**Directions for this task:**
Report every line below that holds the word "leur".

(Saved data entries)

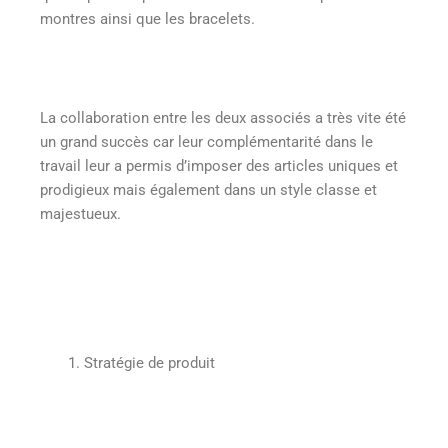
montres ainsi que les bracelets.
La collaboration entre les deux associés a très vite été
un grand succès car leur complémentarité dans le
travail leur a permis d’imposer des articles uniques et
prodigieux mais également dans un style classe et
majestueux.
Stratégie de produit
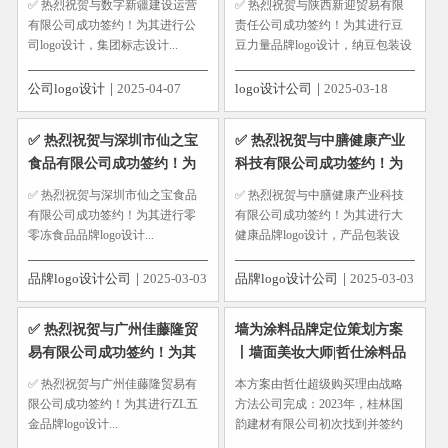
✅ 热烈祝贺与数字新疆建设运营
✅ 热烈祝贺与陕西新迎贸易有限
志设计
计，纳豆包装设计
有限公司成功签约！为其进行公
责任公司成功签约！为其进行豆
司logo设计，集团标志设计...
豆力量品牌logo设计，纳豆包装设
计...
公司logo设计
2025-04-07
logo设计公司
2025-03-18
✅ 热烈祝贺与深圳市仙之宝
✅ 热烈祝贺与中膳健康产业
食品有限公司成功签约！为
科技有限公司成功签约！为
其进行零零冻食品品牌logo设
其进行大健康品牌logo设计，
✅ 热烈祝贺与深圳市仙之宝食品
✅ 热烈祝贺与中膳健康产业科技
计
产品包装设计
有限公司成功签约！为其进行零
有限公司成功签约！为其进行大
零冻食品品牌logo设计...
健康品牌logo设计，产品包装设
计...
品牌logo设计公司
2025-03-03
品牌logo设计公司
2025-03-03
✅ 热烈祝贺与广州佳藤隆贸
墙为涂料品牌定位策划方案
易有限公司成功签约！为其
丨墙面美妆大师|哲仕涂料品
进行ZL五金品牌logo设计
牌包装设计
✅ 热烈祝贺与广州佳藤隆贸易有
本方案由哲仕超级购买理由战略
限公司成功签约！为其进行ZL五
方法公司完成：2023年，桂林国
金品牌logo设计...
韵建材有限公司初次找到并签约
哲仕超级购买理由战略策划公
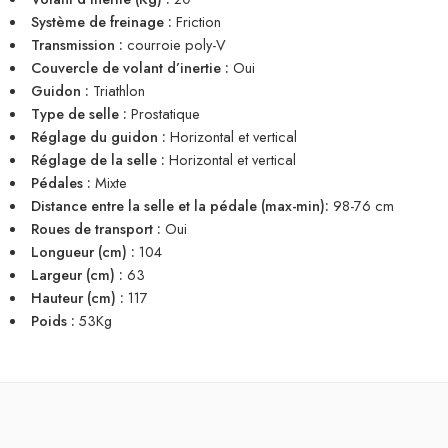
Système de freinage :
Friction
Transmission :
courroie poly-V
Couvercle de volant d’inertie :
Oui
Guidon :
Triathlon
Type de selle :
Prostatique
Réglage du guidon :
Horizontal et vertical
Réglage de la selle :
Horizontal et vertical
Pédales :
Mixte
Distance entre la selle et la pédale (max-min):
98-76 cm
Roues de transport :
Oui
Longueur (cm) :
104
Largeur (cm) :
63
Hauteur (cm) :
117
Poids :
53Kg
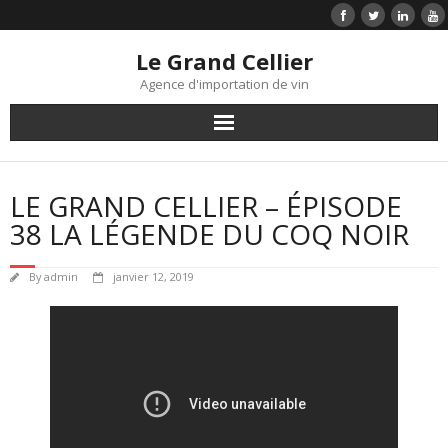
Le Grand Cellier
Agence d'importation de vin
Accueil
LE GRAND CELLIER – ÉPISODE
Liste de prix
38 LA LÉGENDE DU COQ NOIR
Vins
By
admin
janvier 12, 2019
Infolettre
Témoignages clients
Contact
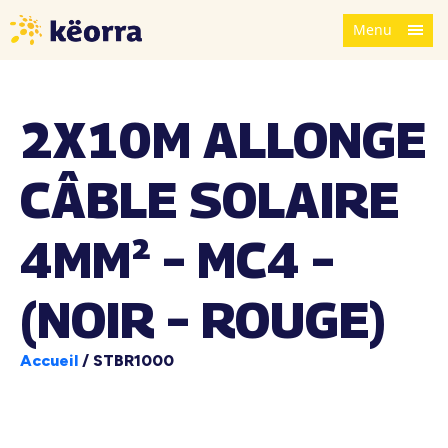
Menu
2X10M ALLONGE
CÂBLE SOLAIRE
4MM² – MC4 –
(NOIR – ROUGE)
Accueil
/
STBR1000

**Solution for this exercise:**
un grand succès car leur complémentarité dans le
travail leur a permis d’imposer des articles uniques et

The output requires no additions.